Verbatim output required. Print the data in full.
=== Begin Enclosure ===
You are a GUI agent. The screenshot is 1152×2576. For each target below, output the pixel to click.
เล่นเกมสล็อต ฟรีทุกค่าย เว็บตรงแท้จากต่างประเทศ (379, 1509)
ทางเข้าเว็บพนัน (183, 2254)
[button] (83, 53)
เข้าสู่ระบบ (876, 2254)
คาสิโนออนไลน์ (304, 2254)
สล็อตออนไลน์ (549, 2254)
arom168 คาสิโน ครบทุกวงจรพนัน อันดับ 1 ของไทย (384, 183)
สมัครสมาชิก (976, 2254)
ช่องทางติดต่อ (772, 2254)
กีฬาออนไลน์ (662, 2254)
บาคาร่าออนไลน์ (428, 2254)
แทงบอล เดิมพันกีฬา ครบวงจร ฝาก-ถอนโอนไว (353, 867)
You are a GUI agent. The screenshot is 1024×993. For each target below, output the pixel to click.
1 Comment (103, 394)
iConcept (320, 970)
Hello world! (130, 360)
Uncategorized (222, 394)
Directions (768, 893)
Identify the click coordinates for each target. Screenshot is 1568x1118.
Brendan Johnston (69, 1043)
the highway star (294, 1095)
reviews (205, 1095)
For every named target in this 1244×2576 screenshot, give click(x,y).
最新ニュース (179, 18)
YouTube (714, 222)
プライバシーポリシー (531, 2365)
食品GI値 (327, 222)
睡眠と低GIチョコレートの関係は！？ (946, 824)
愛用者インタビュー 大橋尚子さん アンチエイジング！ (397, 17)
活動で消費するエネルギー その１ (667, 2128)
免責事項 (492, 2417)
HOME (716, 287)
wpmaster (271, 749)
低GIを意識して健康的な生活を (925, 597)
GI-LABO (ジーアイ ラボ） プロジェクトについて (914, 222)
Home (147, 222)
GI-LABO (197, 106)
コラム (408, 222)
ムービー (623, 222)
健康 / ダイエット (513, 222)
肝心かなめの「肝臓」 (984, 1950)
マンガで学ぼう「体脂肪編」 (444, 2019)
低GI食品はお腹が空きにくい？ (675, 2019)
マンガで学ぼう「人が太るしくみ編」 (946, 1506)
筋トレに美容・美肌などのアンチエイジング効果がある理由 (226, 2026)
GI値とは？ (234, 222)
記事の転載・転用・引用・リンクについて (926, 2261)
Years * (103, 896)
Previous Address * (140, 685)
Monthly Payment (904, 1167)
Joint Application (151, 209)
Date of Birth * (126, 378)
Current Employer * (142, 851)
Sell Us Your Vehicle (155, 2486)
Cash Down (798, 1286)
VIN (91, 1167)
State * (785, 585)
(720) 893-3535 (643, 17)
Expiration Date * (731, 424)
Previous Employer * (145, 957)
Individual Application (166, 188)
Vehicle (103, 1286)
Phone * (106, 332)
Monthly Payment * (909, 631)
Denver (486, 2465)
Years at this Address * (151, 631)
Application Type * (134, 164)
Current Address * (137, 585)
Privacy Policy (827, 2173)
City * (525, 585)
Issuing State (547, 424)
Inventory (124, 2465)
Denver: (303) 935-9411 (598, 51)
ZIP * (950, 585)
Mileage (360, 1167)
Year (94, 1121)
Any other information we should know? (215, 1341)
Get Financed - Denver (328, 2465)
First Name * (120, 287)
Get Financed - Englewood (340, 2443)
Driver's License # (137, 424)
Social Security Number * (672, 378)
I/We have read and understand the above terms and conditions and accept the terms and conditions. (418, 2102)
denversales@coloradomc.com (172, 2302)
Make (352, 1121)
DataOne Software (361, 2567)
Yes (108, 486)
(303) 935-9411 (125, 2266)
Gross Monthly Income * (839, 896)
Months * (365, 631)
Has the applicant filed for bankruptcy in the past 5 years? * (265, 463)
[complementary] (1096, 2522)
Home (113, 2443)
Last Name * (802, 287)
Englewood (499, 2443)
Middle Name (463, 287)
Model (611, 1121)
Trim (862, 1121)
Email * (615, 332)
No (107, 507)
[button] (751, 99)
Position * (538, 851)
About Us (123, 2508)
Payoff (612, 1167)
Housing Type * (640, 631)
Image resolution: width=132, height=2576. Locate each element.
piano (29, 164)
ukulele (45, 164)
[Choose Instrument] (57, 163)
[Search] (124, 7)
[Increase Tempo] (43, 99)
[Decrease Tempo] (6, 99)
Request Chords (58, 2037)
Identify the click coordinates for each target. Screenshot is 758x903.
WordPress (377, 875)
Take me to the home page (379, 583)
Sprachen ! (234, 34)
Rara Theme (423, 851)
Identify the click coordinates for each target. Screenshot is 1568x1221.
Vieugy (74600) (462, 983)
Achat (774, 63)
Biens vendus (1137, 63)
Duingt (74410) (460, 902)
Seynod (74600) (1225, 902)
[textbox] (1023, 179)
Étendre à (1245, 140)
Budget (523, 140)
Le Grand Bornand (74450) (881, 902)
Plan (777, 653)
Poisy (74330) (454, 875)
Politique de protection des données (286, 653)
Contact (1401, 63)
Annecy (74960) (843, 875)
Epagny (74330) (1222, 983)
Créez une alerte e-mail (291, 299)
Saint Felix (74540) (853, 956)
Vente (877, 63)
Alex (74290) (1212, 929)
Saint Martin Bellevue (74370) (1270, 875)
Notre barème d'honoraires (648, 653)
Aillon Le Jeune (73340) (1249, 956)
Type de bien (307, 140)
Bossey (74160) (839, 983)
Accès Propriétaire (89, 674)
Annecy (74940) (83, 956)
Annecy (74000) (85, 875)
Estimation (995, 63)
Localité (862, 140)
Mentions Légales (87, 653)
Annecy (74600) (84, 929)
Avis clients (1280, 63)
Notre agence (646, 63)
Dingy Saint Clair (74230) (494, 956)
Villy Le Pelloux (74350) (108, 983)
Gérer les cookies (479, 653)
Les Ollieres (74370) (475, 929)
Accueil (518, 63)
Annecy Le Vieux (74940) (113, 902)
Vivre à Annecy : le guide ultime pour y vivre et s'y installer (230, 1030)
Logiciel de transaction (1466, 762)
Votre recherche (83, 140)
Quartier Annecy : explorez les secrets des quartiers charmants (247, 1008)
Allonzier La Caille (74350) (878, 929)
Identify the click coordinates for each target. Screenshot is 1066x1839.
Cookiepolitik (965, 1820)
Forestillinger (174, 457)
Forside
=== End Enclosure ===
▶ [Exercise response]:
You are a GUI agent. The screenshot is 1152×2576. For each target below, output the pixel to click.
เล่นเกมสล็อต ฟรีทุกค่าย เว็บตรงแท้จากต่างประเทศ (379, 1509)
ทางเข้าเว็บพนัน (183, 2254)
[button] (83, 53)
เข้าสู่ระบบ (876, 2254)
คาสิโนออนไลน์ (304, 2254)
สล็อตออนไลน์ (549, 2254)
arom168 คาสิโน ครบทุกวงจรพนัน อันดับ 1 ของไทย (384, 183)
สมัครสมาชิก (976, 2254)
ช่องทางติดต่อ (772, 2254)
กีฬาออนไลน์ (662, 2254)
บาคาร่าออนไลน์ (428, 2254)
แทงบอล เดิมพันกีฬา ครบวงจร ฝาก-ถอนโอนไว (353, 867)
You are a GUI agent. The screenshot is 1024×993. For each target below, output the pixel to click.
1 Comment (103, 394)
iConcept (320, 970)
Hello world! (130, 360)
Uncategorized (222, 394)
Directions (768, 893)
Identify the click coordinates for each target. Screenshot is 1568x1118.
Brendan Johnston (69, 1043)
the highway star (294, 1095)
reviews (205, 1095)
For every named target in this 1244×2576 screenshot, give click(x,y).
最新ニュース (179, 18)
YouTube (714, 222)
プライバシーポリシー (531, 2365)
食品GI値 (327, 222)
睡眠と低GIチョコレートの関係は！？ (946, 824)
愛用者インタビュー 大橋尚子さん アンチエイジング！ (397, 17)
活動で消費するエネルギー その１ (667, 2128)
免責事項 (492, 2417)
HOME (716, 287)
wpmaster (271, 749)
低GIを意識して健康的な生活を (925, 597)
GI-LABO (ジーアイ ラボ） プロジェクトについて (914, 222)
Home (147, 222)
GI-LABO (197, 106)
コラム (408, 222)
ムービー (623, 222)
健康 / ダイエット (513, 222)
肝心かなめの「肝臓」 (984, 1950)
マンガで学ぼう「体脂肪編」 (444, 2019)
低GI食品はお腹が空きにくい？ (675, 2019)
マンガで学ぼう「人が太るしくみ編」 (946, 1506)
筋トレに美容・美肌などのアンチエイジング効果がある理由 (226, 2026)
GI値とは？ (234, 222)
記事の転載・転用・引用・リンクについて (926, 2261)
Years * (103, 896)
Previous Address * (140, 685)
Monthly Payment (904, 1167)
Joint Application (151, 209)
Date of Birth * (126, 378)
Current Employer * (142, 851)
Sell Us Your Vehicle (155, 2486)
Cash Down (798, 1286)
VIN (91, 1167)
State * (785, 585)
(720) 893-3535 (643, 17)
Expiration Date * (731, 424)
Previous Employer * (145, 957)
Individual Application (166, 188)
Vehicle (103, 1286)
Phone * (106, 332)
Monthly Payment * (909, 631)
Denver (486, 2465)
Years at this Address * (151, 631)
Application Type * (134, 164)
Current Address * (137, 585)
Privacy Policy (827, 2173)
City * (525, 585)
Issuing State (547, 424)
Inventory (124, 2465)
Denver: (303) 935-9411 (598, 51)
ZIP * (950, 585)
Mileage (360, 1167)
Year (94, 1121)
Any other information we should know? (215, 1341)
Get Financed - Denver (328, 2465)
First Name * (120, 287)
Get Financed - Englewood (340, 2443)
Driver's License # (137, 424)
Social Security Number * (672, 378)
I/We have read and understand the above terms and conditions and accept the terms and conditions. (418, 2102)
denversales@coloradomc.com (172, 2302)
Make (352, 1121)
DataOne Software (361, 2567)
Yes (108, 486)
(303) 935-9411 (125, 2266)
Gross Monthly Income * (839, 896)
Months * (365, 631)
Has the applicant filed for bankruptcy in the past 5 years? * (265, 463)
[complementary] (1096, 2522)
Home (113, 2443)
Last Name * (802, 287)
Englewood (499, 2443)
Middle Name (463, 287)
Model (611, 1121)
Trim (862, 1121)
Email * (615, 332)
No (107, 507)
[button] (751, 99)
Position * (538, 851)
About Us (123, 2508)
Payoff (612, 1167)
Housing Type * (640, 631)
Image resolution: width=132, height=2576. Locate each element.
piano (29, 164)
ukulele (45, 164)
[Choose Instrument] (57, 163)
[Search] (124, 7)
[Increase Tempo] (43, 99)
[Decrease Tempo] (6, 99)
Request Chords (58, 2037)
Identify the click coordinates for each target. Screenshot is 758x903.
WordPress (377, 875)
Take me to the home page (379, 583)
Sprachen ! (234, 34)
Rara Theme (423, 851)
Identify the click coordinates for each target. Screenshot is 1568x1221.
Vieugy (74600) (462, 983)
Achat (774, 63)
Biens vendus (1137, 63)
Duingt (74410) (460, 902)
Seynod (74600) (1225, 902)
[textbox] (1023, 179)
Étendre à (1245, 140)
Budget (523, 140)
Le Grand Bornand (74450) (881, 902)
Plan (777, 653)
Poisy (74330) (454, 875)
Politique de protection des données (286, 653)
Contact (1401, 63)
Annecy (74960) (843, 875)
Epagny (74330) (1222, 983)
Créez une alerte e-mail (291, 299)
Saint Felix (74540) (853, 956)
Vente (877, 63)
Alex (74290) (1212, 929)
Saint Martin Bellevue (74370) (1270, 875)
Notre barème d'honoraires (648, 653)
Aillon Le Jeune (73340) (1249, 956)
Type de bien (307, 140)
Bossey (74160) (839, 983)
Accès Propriétaire (89, 674)
Annecy (74940) (83, 956)
Annecy (74000) (85, 875)
Estimation (995, 63)
Localité (862, 140)
Mentions Légales (87, 653)
Annecy (74600) (84, 929)
Avis clients (1280, 63)
Notre agence (646, 63)
Dingy Saint Clair (74230) (494, 956)
Villy Le Pelloux (74350) (108, 983)
Gérer les cookies (479, 653)
Les Ollieres (74370) (475, 929)
Accueil (518, 63)
Annecy Le Vieux (74940) (113, 902)
Vivre à Annecy : le guide ultime pour y vivre et s'y installer (230, 1030)
Logiciel de transaction (1466, 762)
Votre recherche (83, 140)
Quartier Annecy : explorez les secrets des quartiers charmants (247, 1008)
Allonzier La Caille (74350) (878, 929)
Identify the click coordinates for each target. Screenshot is 1066x1839.
Cookiepolitik (965, 1820)
Forestillinger (174, 457)
Forside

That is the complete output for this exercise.